"""

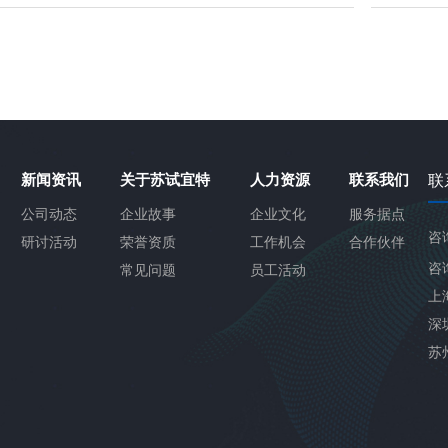
新闻资讯
关于苏试宜特
人力资源
联系我们
联
公司动态
企业故事
企业文化
服务据点
咨
研讨活动
荣誉资质
工作机会
合作伙伴
咨询
常见问题
员工活动
上
深
苏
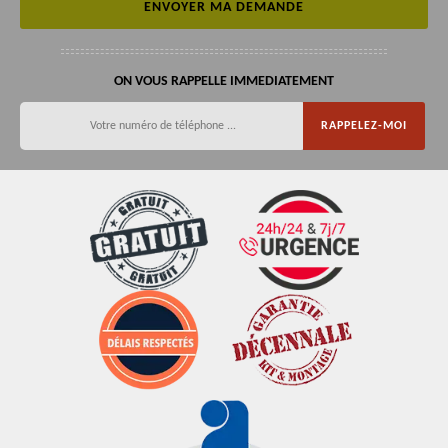
ON VOUS RAPPELLE IMMEDIATEMENT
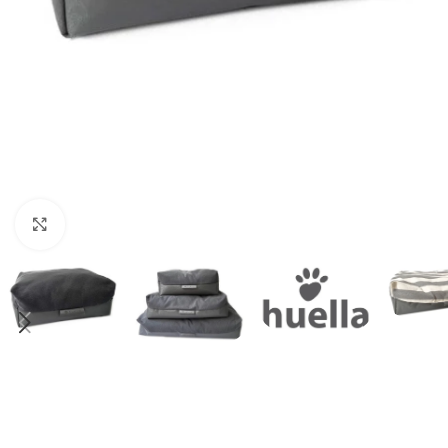
Haga clic para ampliar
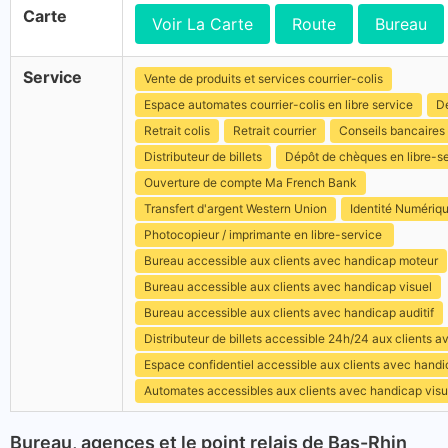
Carte
Voir La Carte
Route
Bureau
Service
Vente de produits et services courrier-colis
Espace automates courrier-colis en libre service
Dé
Retrait colis
Retrait courrier
Conseils bancaires
Distributeur de billets
Dépôt de chèques en libre-s
Ouverture de compte Ma French Bank
Transfert d'argent Western Union
Identité Numériq
Photocopieur / imprimante en libre-service
Bureau accessible aux clients avec handicap moteur
Bureau accessible aux clients avec handicap visuel
Bureau accessible aux clients avec handicap auditif
Distributeur de billets accessible 24h/24 aux clients 
Espace confidentiel accessible aux clients avec hand
Automates accessibles aux clients avec handicap visu
Bureau, agences et le point relais de Bas-Rhin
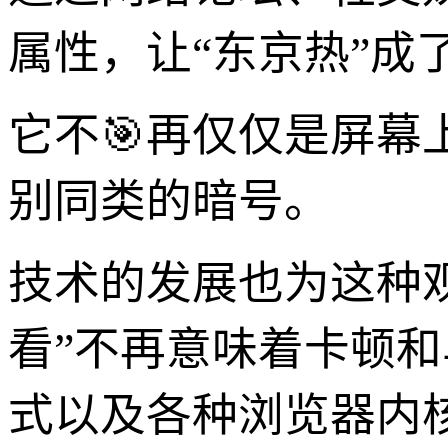
属性，让“东京热”成
它不🎯再仅仅是屏
别同类的暗号。
技术的发展也为这种
看”不再意味着卡顿和
式以及各种浏览器内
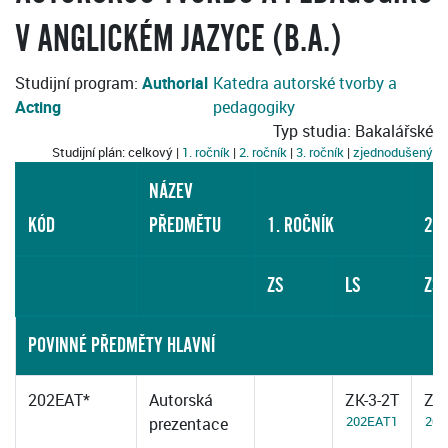
V ANGLICKÉM JAZYCE (B.A.)
Studijní program:
Authorial
Katedra autorské tvorby a
Acting
pedagogiky
Typ studia: Bakalářské
Studijní plán: celkový |
1. ročník
|
2. ročník
|
3. ročník
|
zjednodušený
NÁZEV
KÓD
PŘEDMĚTU
1. ROČNÍK
2. 
ZS
LS
ZS
POVINNÉ PŘEDMĚTY HLAVNÍ
202EAT*
Autorská
ZK-3-2T
ZK-
202EAT1
202
prezentace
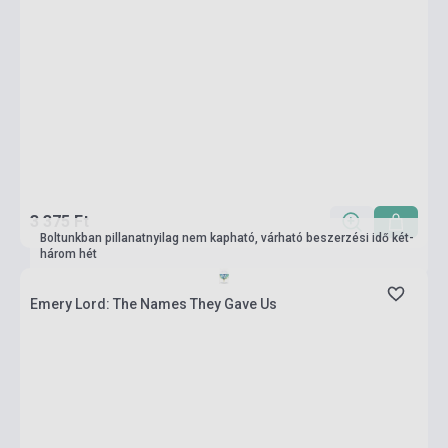
3 375 Ft
Boltunkban pillanatnyilag nem kapható, várható beszerzési idő két-
három hét
Emery Lord: The Names They Gave Us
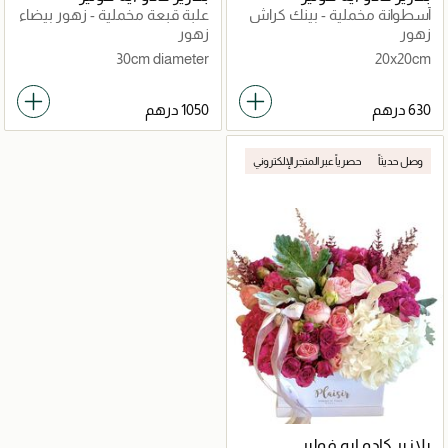
أسطوانة مخملية - بينك كراش
علبة قبعة مخملية - زهور بيضاء
بالكامل
زهور
زهور
30cm diameter
20x20cm
وصل حديثاً
حصرياً عبر المتجر الإلكتروني
بلازير كادو ايه فولير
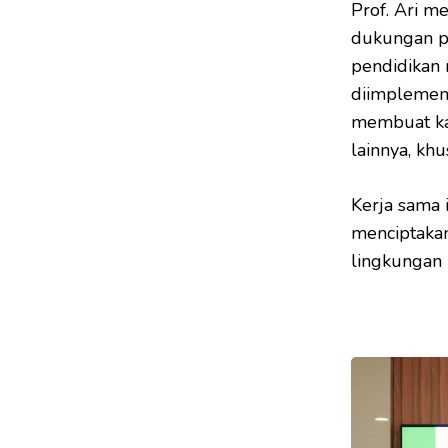
Prof. Ari m
dukungan pe
pendidikan 
diimplement
membuat ka
lainnya, khu
Kerja sama
menciptakan
lingkungan 
*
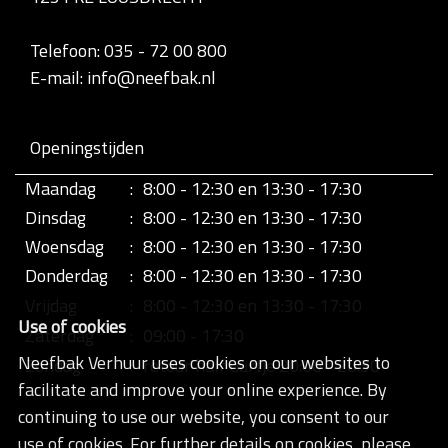
Telefoon: 035 - 72 00 800
E-mail: info@neefbak.nl
Openingstijden
Maandag
:
8:00 - 12:30 en 13:30 - 17:30
Dinsdag
:
8:00 - 12:30 en 13:30 - 17:30
Woensdag
:
8:00 - 12:30 en 13:30 - 17:30
Donderdag
:
8:00 - 12:30 en 13:30 - 17:30
Vrijdag
:
8:00 - 12:30 en 13:30 - 17:30
Use of cookies
Zaterdag
:
09:00 - 17:30
Neefbak Verhuur uses cookies on our websites to
Zondag
:
retour half uurtje 20:00 - 20:30
facilitate and improve your online experience. By
continuing to use our website, you consent to our
use of cookies. For further details on cookies, please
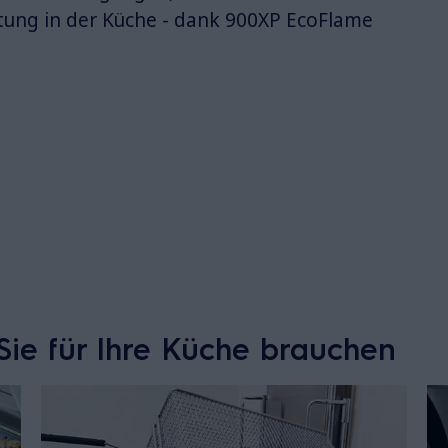
ung in der Küche - dank 900XP EcoFlame
Sie für Ihre Küche brauchen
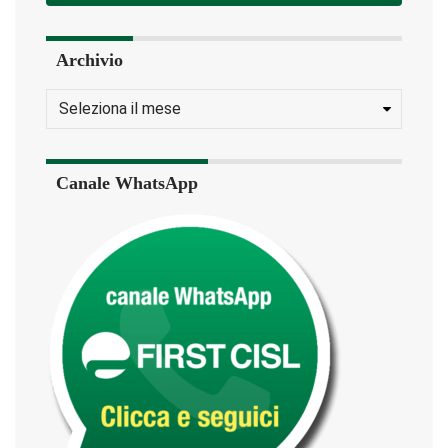
Archivio
Canale WhatsApp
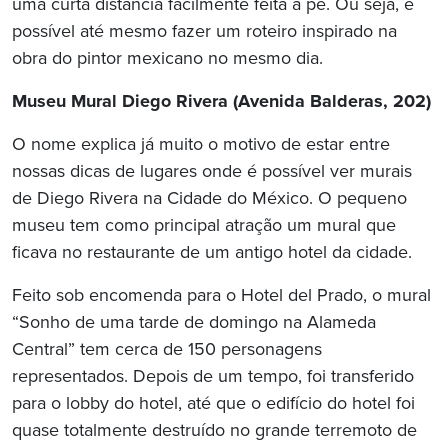
uma curta distância facilmente feita a pé. Ou seja, é
possível até mesmo fazer um roteiro inspirado na
obra do pintor mexicano no mesmo dia.
Museu Mural Diego Rivera
(Avenida Balderas, 202)
O nome explica já muito o motivo de estar entre
nossas dicas de lugares onde é possível ver murais
de Diego Rivera na Cidade do México. O pequeno
museu tem como principal atração um mural que
ficava no restaurante de um antigo hotel da cidade.
Feito sob encomenda para o Hotel del Prado, o mural
“Sonho de uma tarde de domingo na Alameda
Central” tem cerca de 150 personagens
representados. Depois de um tempo, foi transferido
para o lobby do hotel, até que o edifício do hotel foi
quase totalmente destruído no grande terremoto de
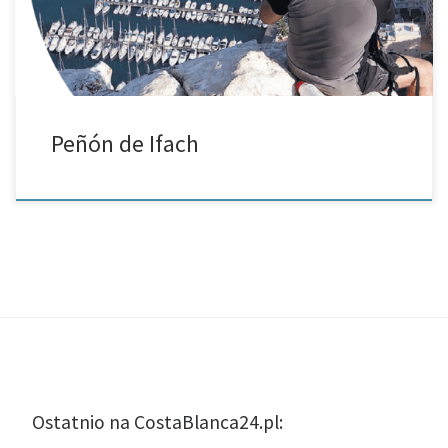
Peñón de Ifach
Ostatnio na CostaBlanca24.pl:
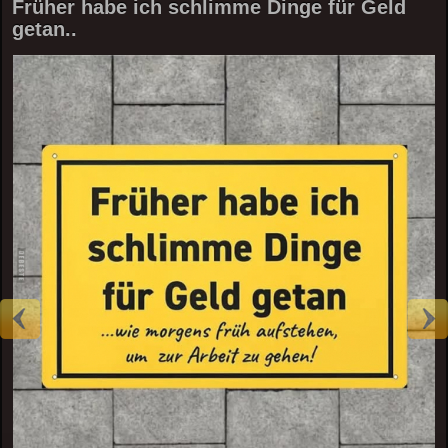
Früher habe ich schlimme Dinge für Geld
getan..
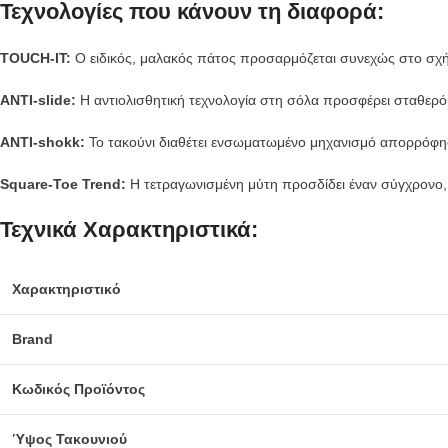
Τεχνολογίες που κάνουν τη διαφορά:
TOUCH-IT:
Ο ειδικός, μαλακός πάτος προσαρμόζεται συνεχώς στο σχή
ANTI-slide:
Η αντιολισθητική τεχνολογία στη σόλα προσφέρει σταθερό 
ANTI-shokk:
Το τακούνι διαθέτει ενσωματωμένο μηχανισμό απορρόφη
Square-Toe Trend:
Η τετραγωνισμένη μύτη προσδίδει έναν σύγχρονο, 
Τεχνικά Χαρακτηριστικά:
Χαρακτηριστικό
Brand
Κωδικός Προϊόντος
Ύψος Τακουνιού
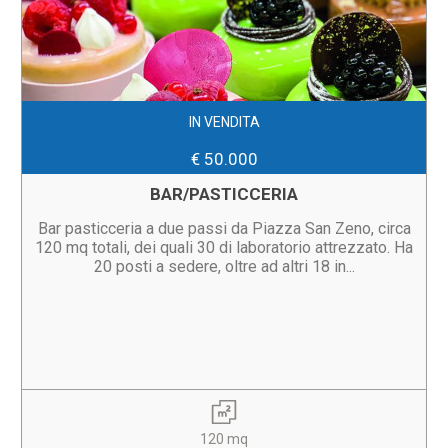
IN VENDITA
€ 50.000
BAR/PASTICCERIA
Bar pasticceria a due passi da Piazza San Zeno, circa
120 mq totali, dei quali 30 di laboratorio attrezzato. Ha
20 posti a sedere, oltre ad altri 18 in...
120 mq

"""

Task details
Everything from the first line of the records through the line containing "lainnya, khu" should be reproduced exactly, apart from the pictures.

Exercise output
新闻资讯
关于苏试宜特
人力资源
联系我们
联
公司动态
企业故事
企业文化
服务据点
咨
研讨活动
荣誉资质
工作机会
合作伙伴
咨询
常见问题
员工活动
上
深
苏
ON VOUS RAPPELLE IMMEDIATEMENT
Haga clic para ampliar
Carte
Voir La Carte
Route
Bureau
Service
Vente de produits et services courrier-colis
Espace automates courrier-colis en libre service
Dé
Retrait colis
Retrait courrier
Conseils bancaires
Distributeur de billets
Dépôt de chèques en libre-s
Ouverture de compte Ma French Bank
Transfert d'argent Western Union
Identité Numériq
Photocopieur / imprimante en libre-service
Bureau accessible aux clients avec handicap moteur
Bureau accessible aux clients avec handicap visuel
Bureau accessible aux clients avec handicap auditif
Distributeur de billets accessible 24h/24 aux clients 
Espace confidentiel accessible aux clients avec hand
Automates accessibles aux clients avec handicap visu
Bureau, agences et le point relais de Bas-Rhin
属性，让“东京热”成
它不🎯再仅仅是屏
别同类的暗号。
技术的发展也为这种
看”不再意味着卡顿和
式以及各种浏览器内
V ANGLICKÉM JAZYCE (B.A.)
Studijní program:
Authorial
Katedra autorské tvorby a
Acting
pedagogiky
Typ studia: Bakalářské
Studijní plán: celkový |
1. ročník
|
2. ročník
|
3. ročník
|
zjednodušený
NÁZEV
KÓD
PŘEDMĚTU
1. ROČNÍK
2. 
ZS
LS
ZS
POVINNÉ PŘEDMĚTY HLAVNÍ
202EAT*
Autorská
ZK-3-2T
ZK-
202EAT1
202
prezentace
3 375 Ft
Boltunkban pillanatnyilag nem kapható, várható beszerzési idő két-
három hét
Emery Lord: The Names They Gave Us
أسطوانة مخملية - بينك كراش
علبة قبعة مخملية - زهور بيضاء
بالكامل
زهور
زهور
30cm diameter
20x20cm
وصل حديثاً
حصرياً عبر المتجر الإلكتروني
بلازير كادو ايه فولير
Prof. Ari m
dukungan pe
pendidikan 
diimplement
membuat ka
lainnya, khu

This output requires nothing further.